* TASK DIRECTIONS
Each line below is to be written out in full, exactly as shown.

——————

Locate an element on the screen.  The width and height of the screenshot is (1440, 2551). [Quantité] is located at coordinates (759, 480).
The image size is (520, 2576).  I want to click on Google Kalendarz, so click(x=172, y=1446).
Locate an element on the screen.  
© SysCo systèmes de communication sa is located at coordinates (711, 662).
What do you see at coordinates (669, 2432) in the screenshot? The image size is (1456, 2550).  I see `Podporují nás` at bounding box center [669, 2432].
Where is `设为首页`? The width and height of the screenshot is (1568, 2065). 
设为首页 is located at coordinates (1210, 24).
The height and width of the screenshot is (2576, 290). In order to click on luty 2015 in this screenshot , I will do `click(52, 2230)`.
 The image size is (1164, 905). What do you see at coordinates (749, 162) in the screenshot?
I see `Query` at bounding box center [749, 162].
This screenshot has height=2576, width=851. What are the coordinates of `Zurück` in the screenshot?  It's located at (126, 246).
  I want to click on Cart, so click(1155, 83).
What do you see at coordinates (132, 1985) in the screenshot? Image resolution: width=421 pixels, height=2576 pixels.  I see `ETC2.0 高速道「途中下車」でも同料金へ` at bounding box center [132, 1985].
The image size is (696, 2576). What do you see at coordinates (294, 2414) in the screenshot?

——————

* ANSWER SECTION
Locate an element on the screen.  The width and height of the screenshot is (1440, 2551). [Quantité] is located at coordinates (759, 480).
The image size is (520, 2576).  I want to click on Google Kalendarz, so click(x=172, y=1446).
Locate an element on the screen.  
© SysCo systèmes de communication sa is located at coordinates (711, 662).
What do you see at coordinates (669, 2432) in the screenshot? The image size is (1456, 2550).  I see `Podporují nás` at bounding box center [669, 2432].
Where is `设为首页`? The width and height of the screenshot is (1568, 2065). 
设为首页 is located at coordinates (1210, 24).
The height and width of the screenshot is (2576, 290). In order to click on luty 2015 in this screenshot , I will do `click(52, 2230)`.
 The image size is (1164, 905). What do you see at coordinates (749, 162) in the screenshot?
I see `Query` at bounding box center [749, 162].
This screenshot has height=2576, width=851. What are the coordinates of `Zurück` in the screenshot?  It's located at (126, 246).
  I want to click on Cart, so click(1155, 83).
What do you see at coordinates (132, 1985) in the screenshot? Image resolution: width=421 pixels, height=2576 pixels.  I see `ETC2.0 高速道「途中下車」でも同料金へ` at bounding box center [132, 1985].
The image size is (696, 2576). What do you see at coordinates (294, 2414) in the screenshot?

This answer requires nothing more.